Why is it that the older the child, the less he likes to go to his grandmother s house? Really a chi

Updated on 2023-09-06 11:24:09

Wen Xiaoxue's mother.

As the elderly become the main force with children, mother-in-law is no longer the only choice for bringing children, and a considerable number of families are also grandmothers with children, but we can also find a problem.

When I was young, my child was very close to my grandmother, but as the child grew up, it seemed that he didn't like to go to his grandmother's house more and more? Could it be that it is true to raise a "white-eyed wolf"? It's not.

The love of the old man will be partial, and the child does not understand nothing.

My friend Xiaomei's children grew up in their grandmother's household, because the couple was busy with work at that time, and her mother-in-law was not in good health, so the child was always taken care of by her grandmother.

When I was a child, the child was very sticky, and the grandfather was also very good to the child, and the old two who ate and drank did not agree, but as they grew older, Xiaomei's children did not like to go to their grandmother's house.

Xiaomei was very troubled by this, and was a little annoyed, feeling that the child was a little selfish, so she asked the child why. And then the child's explanation, Xiaomei found that she was wrong.

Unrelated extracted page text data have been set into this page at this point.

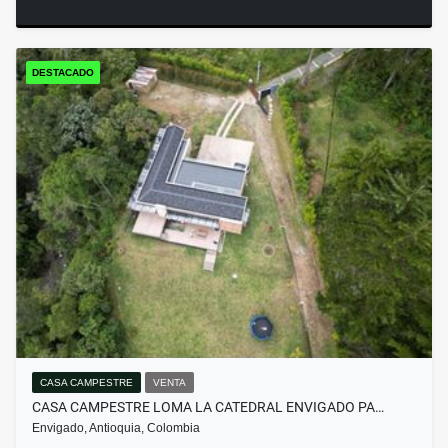
DESTACADO
CASA CAMPESTRE
VENTA
CASA CAMPESTRE LOMA LA CATEDRAL ENVIGADO PA…
Envigado, Antioquia, Colombia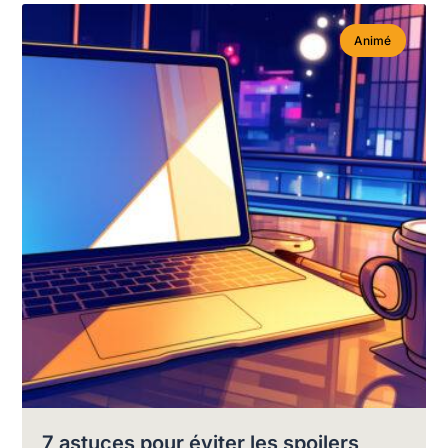
Animé
7 astuces pour éviter les spoilers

It turned out that before the uncle's child was born, Xiaomei's child, as the only child in the family, naturally enjoyed the love of the family, but with the birth of her uncle's child, her grandfather put more care and love on her younger brother. Even many times, it is obvious that the old grandfather prefers the younger brother, so the child hurts his self-esteem.

The older the child, the less he likes to go to his grandmother's house, not to raise a "white-eyed wolf"

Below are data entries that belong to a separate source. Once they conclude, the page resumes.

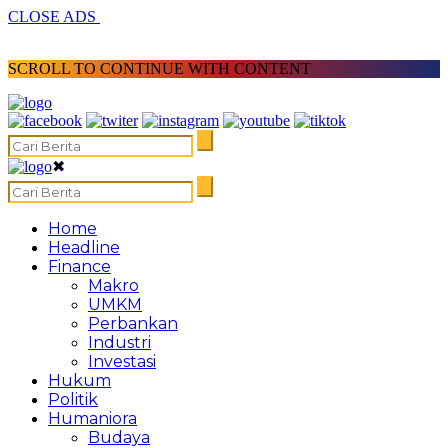
CLOSE ADS
SCROLL TO CONTINUE WITH CONTENT
✖
Home
Headline
Finance
Makro
UMKM
Perbankan
Industri
Investasi
Hukum
Politik
Humaniora
Budaya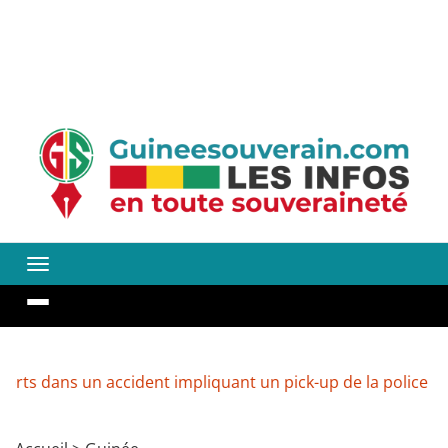
 un accident impliquant un pick-up de la police
Guinée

First, the old man puts more love on his own grandchildren.

Some grandchildren inside and outside the family are born early, and the old people themselves like children very much and raise children from an early age. But after the birth of their own grandchildren, some old people may be happier, after all, in some old people's ideas, their own grandchildren are their own family.

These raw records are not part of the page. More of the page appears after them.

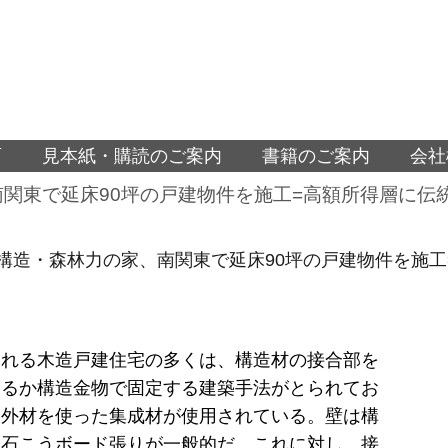
面
見本紙・購読のご案内
書籍のご案内
会社
南関東で延床90坪の戸建物件を施工=高額所得層に伝
)構造・森林力の家、南関東で延床90坪の戸建物件を施
られる木造戸建住宅の多くは、構造材の接合部を
するか構造金物で固定する建築手法がとられてお
は外材を使った集成材が使用されている。壁は構
や石こうボード張りが一般的だ。これに対し、接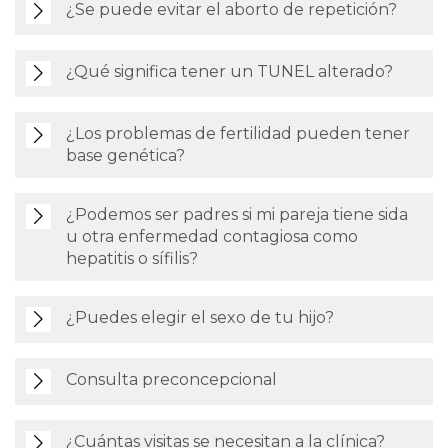
¿Se puede evitar el aborto de repetición?
¿Qué significa tener un TUNEL alterado?
¿Los problemas de fertilidad pueden tener
base genética?
¿Podemos ser padres si mi pareja tiene sida
u otra enfermedad contagiosa como
hepatitis o sífilis?
¿Puedes elegir el sexo de tu hijo?
Consulta preconcepcional
¿Cuántas visitas se necesitan a la clínica?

Naturally, the degree of care and love for the grandson will decline, and when there is a gap between the treatment of the grandson and the treatment of the grandson, the child can understand what "partiality" is when he is older, so he is unwilling to go to his grandmother's house.

Second, the trouble caused by the broken mouth of the old man.

There are also some old people who like children very much in their hearts, but when they are old, they love to nag and say anything with their mouths broken. When my mother brought my sister with the child at that time, she always asked the child in front of others, whether your surname is Hu (your own family name) or your mother's surname (Huang).

But after the child was older, my mother still asked the child vigorously, is your family ****? Do you like grandma or grandma? Are you surnamed Hu or Huang?

The more the child grows up, the more sensitive he is to these problems, and if he talks too much, the child will feel a little uncomfortable in his heart, feeling that his grandmother does not regard him as his own family, and always uses the surname to say these problems.

Third, the family nags too much, and the children do not like to listen.

After the child is older, the number of times he returns to his grandmother's house is not much, the elderly or the grandmother's family cares about the child, and every time he comes, he must ask the child how his grades are, don't make trouble and study hard, these clichéd questions.

Children hate being asked these offensive questions, and if they are asked this every time, the child naturally does not want to go to his grandmother's house to avoid being nagged.

Fourth, grandma is stirring things up inside.

When the old man is a little careful, as his own grandson, grandma naturally hopes that the child is closer to herself, and silently compares. Then in daily life, it is inevitable to say some high and low words, and these thoughts will invisibly affect the child's feelings for his grandmother.

Grandma and grandmother are relatives and deserve the love of children.

Whether it is grandma or grandma, they are the child's relatives, as long as the grandmother and grandma love the child very much, then parents should also respect the love of the elderly for the child, and do not deliberately induce or favor.

Moreover, in the face of a certain trampling of the elderly, parents should also actively guide their children, telling them that whether they are grandparents or grandparents, they need to respect and love.

Similarly, in the face of comparisons between the elderly, parents must also learn to resolve embarrassment and teach their children to speak. In the grandmother's house, they naturally love the grandmother, in the grandmother's house, they naturally love the grandmother, they think carefully about this, say some good things to coax, the old man can take out all for the child.

Interactive topic: Why do you think children don't like to go to their grandmother's house when they are older?